Yoru avançou em silêncio absoluto.
Kion tentou ativar novamente sua técnica VP, expandindo sua aura de ponto vital. Mas, no instante em que se moveu, Yoru já estava em sua frente. Um soco. Apenas um.
Um único soco direto no peito.
O impacto reverberou como um trovão. O peito de Kion afundou por frações de milímetros, as costelas estalaram, e seu corpo foi lançado para trás, voando cinco metros e colidindo contra a parede, desabando em silêncio.
Sem olhar para trás, Yoru seguiu descendo.
[Garagem]
Wallace, com o corpo já castigado e a visão turva, encarava Eli Jang e Samuel.

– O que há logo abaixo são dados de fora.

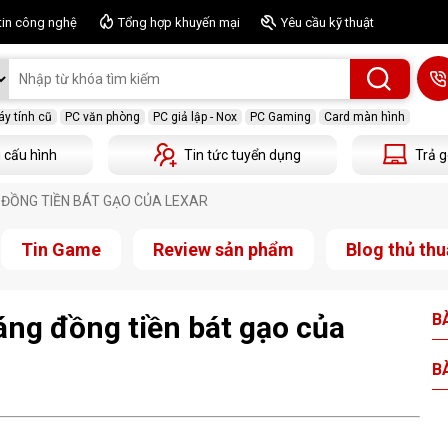
tin công nghệ
Tổng hợp khuyến mại
Yêu cầu kỹ thuật
y tính cũ
PC văn phòng
PC giả lập - Nox
PC Gaming
Card màn hình
 cấu hình
Tin tức tuyển dụng
Trả g
 ĐỒNG TIỀN BÁT GẠO CỦA LEXAR
Tin Game
Review sản phẩm
Blog thủ thu
ng đồng tiền bát gạo của
BÀ
BÀ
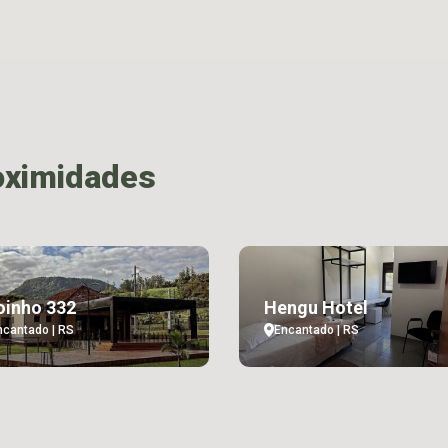
oximidades
inho 332
Hengu Hotel
ncantado | RS
Encantado | RS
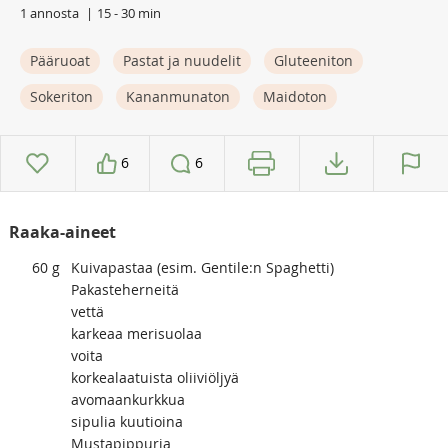
1 annosta
15 - 30 min
Pääruoat
Pastat ja nuudelit
Gluteeniton
Sokeriton
Kananmunaton
Maidoton
6
6
Raaka-aineet
60
g
Kuivapastaa (esim. Gentile:n Spaghetti)
Pakasteherneitä
vettä
karkeaa merisuolaa
voita
korkealaatuista oliiviöljyä
avomaankurkkua
sipulia kuutioina
Mustapippuria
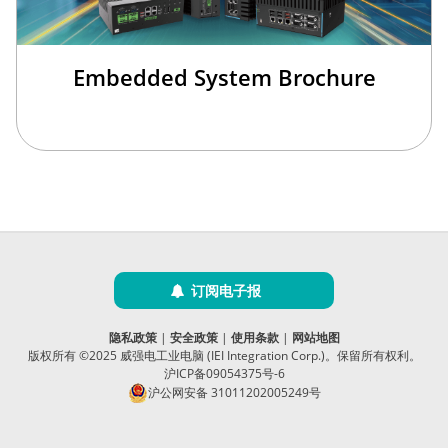
Embedded System Brochure
订阅电子报
隐私政策
|
安全政策
|
使用条款
|
网站地图
版权所有 ©2025 威强电工业电脑 (IEI Integration Corp.)。保留所有权利。
沪ICP备09054375号-6
沪公网安备 31011202005249号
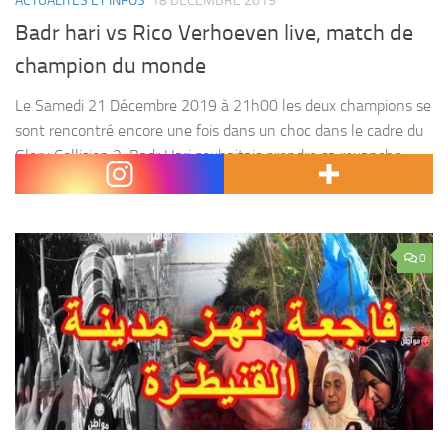
ACTUALITÉS ET INFOS
18 DÉCEMBRE 2019
Badr hari vs Rico Verhoeven live, match de
champion du monde
Le Samedi 21 Décembre 2019 à 21h00 les deux champions se
sont rencontré encore une fois dans un choc dans le cadre du
Glory Collision 2. Badr Hari souhaitais prendre sa revanche
après la...
0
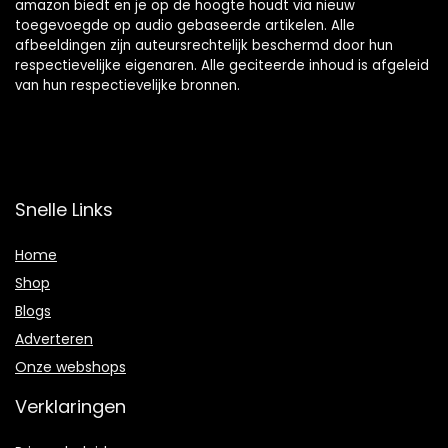
amazon biedt en je op de hoogte houdt via nieuw
toegevoegde op audio gebaseerde artikelen. Alle
afbeeldingen zijn auteursrechtelijk beschermd door hun
respectievelijke eigenaren. Alle geciteerde inhoud is afgeleid
van hun respectievelijke bronnen.
Snelle Links
Home
Shop
Blogs
Adverteren
Onze webshops
Verklaringen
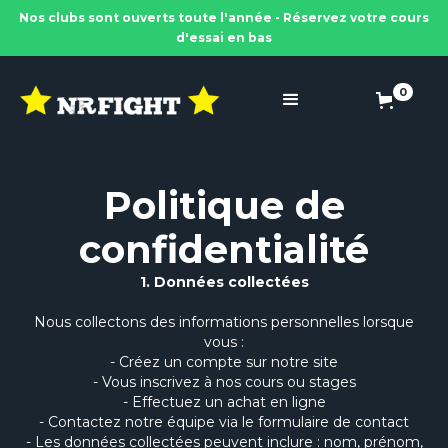
Nos clubs sont ouverts toute l'année - Réservez votre cours
d'essai en bas
0
Politique de
confidentialité
1. Données collectées
Nous collectons des informations personnelles lorsque
vous :
- Créez un compte sur notre site
- Vous inscrivez à nos cours ou stages
- Effectuez un achat en ligne
- Contactez notre équipe via le formulaire de contact
- Les données collectées peuvent inclure : nom, prénom,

O espaço ao redor estava devastado. Carros amassados, colunas trincadas, o cheiro de óleo e pólvora impregnava tudo.
Eli continuava calmo, como se não houvesse perigo algum. Samuel, por outro lado, batia os punhos com raiva.
— Ela não tá aqui, Wallace — disse Eli com um sorriso seco. — Vai morrer por nada.
— Mesmo que ela não esteja… eu vou matar vocês por tudo. — Wallace respondeu com voz rouca.
Samuel avançou primeiro, gritando como uma fera. Veio com a corrente girando sobre a cabeça. Wallace saltou para o lado, girou no chão com capoeira e acertou uma rasteira no calcanhar do inimigo, que caiu de lado. Ao mesmo tempo, Wallace girou de volta e desferiu um chute lateral na cabeça de Samuel, que estourou sangue pelo nariz.
Eli veio logo em seguida, sacando uma lâmina oculta debaixo do paletó. Seus golpes eram curtos, retos, treinados.
Wallace, mesmo ferido, mantinha os olhos fixos. Desviava com o mínimo, atacava com o máximo.
Ele agarrou o pulso de Eli durante uma estocada e o girou, quebrando-lhe o braço com um estalo seco.
— AAAAARGH! — Eli berrou.
Wallace então pegou Eli pela gola, deu três joelhadas seguidas no estômago, e o jogou contra o para-brisa de uma SUV blindada. O vidro trincou, mas não quebrou.
Mas Wallace caiu de joelhos. Suas forças o abandonavam aos poucos. O ombro estava deslocado, a respiração falhava. Ele estava prestes a apagar.
Foi quando ouviu passos.
Lentos. Frios. Precisos.
Ele se virou e viu algo que gelou seu sangue:
Yoru.
Mas não o Yoru que ele conhecia.
Era… outra coisa.
Yoru surgia da escuridão, carregando Viviane pelos cabelos. Ela estava desacordada, com o rosto machucado, os lábios entreabertos. Era visível que estava viva — mas fraca.
O Yoru se arrastava como se fosse apenas uma peça no jogo.
Wallace se levantou com dificuldade.
— Yoru…?
Yoru não respondeu. Seus olhos vazios fitaram Wallace como quem vê um obstáculo e não um amigo.
— …Você… está como daquela vez contra o Haruto — Wallace murmurou, com um aperto no peito.
Lágrimas brotaram em seus olhos, mas ele engoliu seco.
Sabia o que viria a seguir.
Ele precisava impedir Yoru de ferir Viviane — ou a si mesmo.
E dessa vez… não havia espaço para palavras.